New Greek finance minister defies the stereotype

Economics professor Yanis Varoufakis influenced by Keynes - with traces of Marx

Greece’s newly appointed finance minister Yanis Varoufakis on a street in Athens on January 27th, 2015. Photograph: Aris Messinis/AFP/Getty Images

Greece’s newly appointed finance minister Yanis Varoufakis on a street in Athens on January 27th, 2015. Photograph: Aris Messinis/AFP/Getty Images


If Greece’s new tie-less prime minister appears unconventional when compared with his EU counterparts, then his freshly appointed finance minister will look even more out of place when lined up beside colleagues at his first meeting of the Eurogroup.

An economics professor who has taught at universities in Athens, Australia and the US, Yanis Varoufakis defies the stereotype, given his shaved head, leather jacket and flamboyant shirts.

Varoufakis (53), is a self- styled “accidental economist” who is described as being influenced by Keynes, with some traces of Marx.

He has been a forthright critic, on his blog and in the media, of conventional wisdom and approaches to what he has condemned as a “self-reinforcing crisis that produces indignity in Greece and feeds Europe’s darkest forces”.

He claims that countries such as Greece and Ireland “took a major hit for the team” in taking bailouts under troika supervision and ended up paying “the price for the fact that Europe was not prepared for the financial crisis” when the shockwaves began battering it in 2008.

In Greece, that resulted in unloading “the largest loan in human history on the weakest of shoulders, a bankrupt nation, on the condition that we shrunk our incomes substantially. Everyone knows that can’t work.”

Key role

Now that he’s at the helm of Europe’s most troubled economy, Varoufakis will play a key role in negotiations with the country’s lenders and in determining their future relationship.

In recent interviews with the world’s media, Varoufakis has struck a moderate note. Ruling out using the threat of a Greek exit even as a tactic, he said he is less interested in the “semiotics and linguistics” of what the solution could be called and more in finding a deal that would be beneficial for average Greek and European taxpayers.

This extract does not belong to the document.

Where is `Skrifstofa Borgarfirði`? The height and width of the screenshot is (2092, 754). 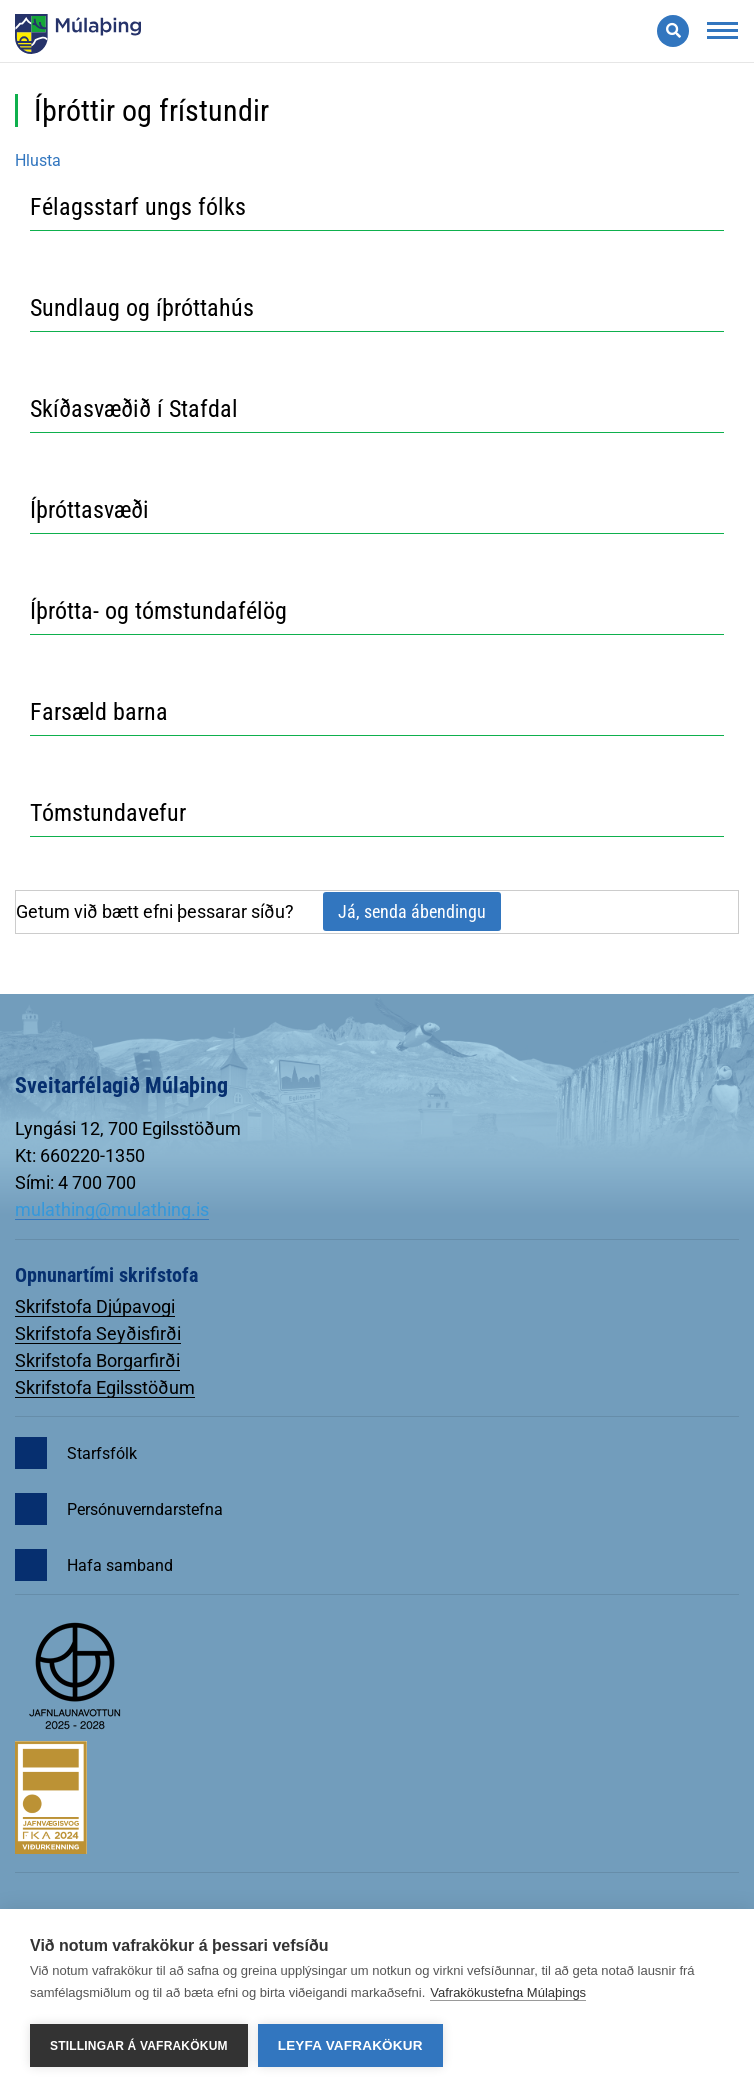 Skrifstofa Borgarfirði is located at coordinates (97, 1360).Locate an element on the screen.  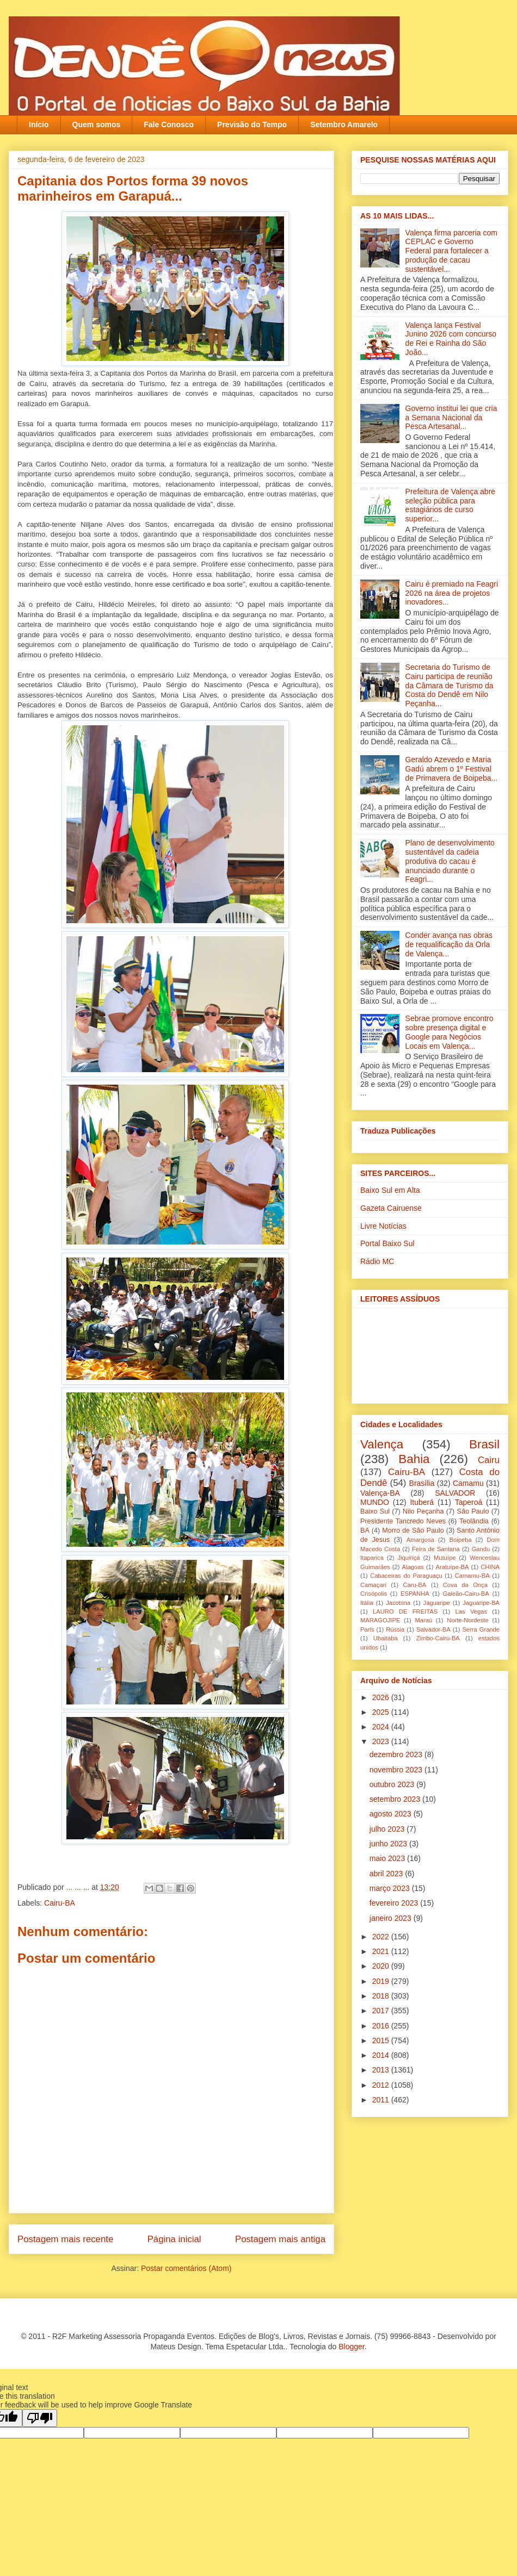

Before completing his PhD in economics, Varoufakis studied mathematical statistics in the UK, at the personal recommendation of Andreas Papandreou, who would become socialist prime minister in the 1980s.

Asked some years ago by this reporter how he rated the Harvard-trained Papandreou as an economist, Varoufakis said the Pasok leader ignored all his economic knowledge after entering politics.

Modest proposal

Varoufakis named his first blueprint for resolving the euro zone crisis after Jonathan Swift’s satirical 1729 essay A Modest Proposal, which suggested the impoverished Irish might solve their economic problems by selling their children as food to the rich.

Now a minister, he blogged that he would defy advice “to put up or shut up”.

“For hope to be revived we must all strive to change the ways of a dismal past. Maintaining an open line with the outside world may be a small step in that direction.”